--- START ---

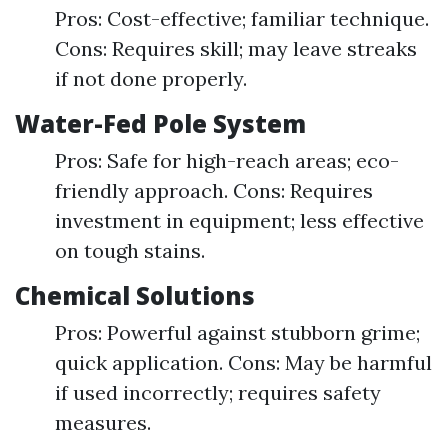
Pros: Cost-effective; familiar technique.
Cons: Requires skill; may leave streaks
if not done properly.
Water-Fed Pole System
Pros: Safe for high-reach areas; eco-
friendly approach. Cons: Requires
investment in equipment; less effective
on tough stains.
Chemical Solutions
Pros: Powerful against stubborn grime;
quick application. Cons: May be harmful
if used incorrectly; requires safety
measures.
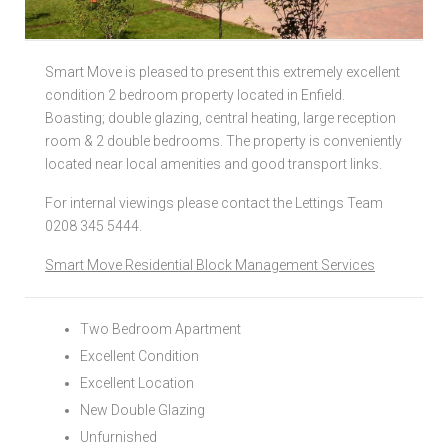
Local Authorities
Smart Move is pleased to present this extremely excellent
Licensed Member
condition 2 bedroom property located in Enfield.
Boasting; double glazing, central heating, large reception
Rent Protection & Legal Cover Insurance
room & 2 double bedrooms. The property is conveniently
located near local amenities and good transport links.
Landlord Fees & Charges
For internal viewings please contact the Lettings Team
0208 345 5444.
Smart Move Residential Block Management Services
Two Bedroom Apartment
Excellent Condition
Excellent Location
New Double Glazing
Unfurnished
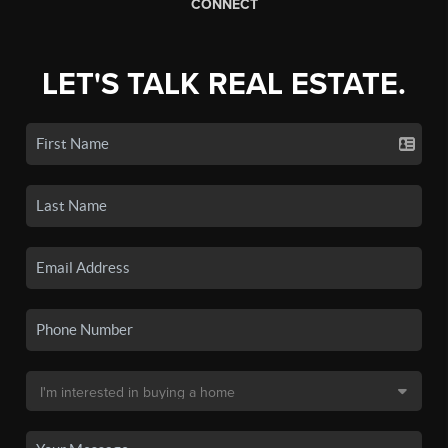
CONNECT
LET'S TALK REAL ESTATE.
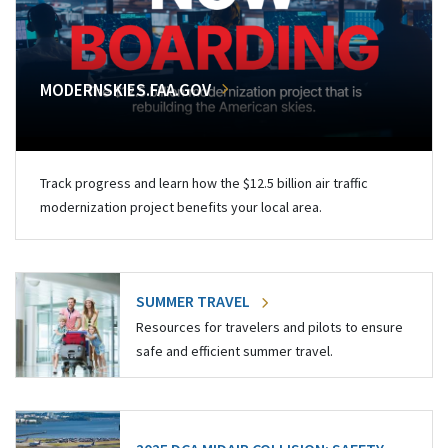
MODERNSKIES.FAA.GOV
Track progress and learn how the $12.5 billion air traffic
modernization project benefits your local area.
SUMMER TRAVEL
Resources for travelers and pilots to ensure
safe and efficient summer travel.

--- END ---

[ACTIVITY] Please retype exactly the lines from the line containing "Unfurnished" through the final line of the records above, inclusive, leaving out any pictures.

[THE COMPLETED TASK]
Unfurnished
CONNECT
LET'S TALK REAL ESTATE.
MODERNSKIES.FAA.GOV
Track progress and learn how the $12.5 billion air traffic
modernization project benefits your local area.
SUMMER TRAVEL
Resources for travelers and pilots to ensure
safe and efficient summer travel.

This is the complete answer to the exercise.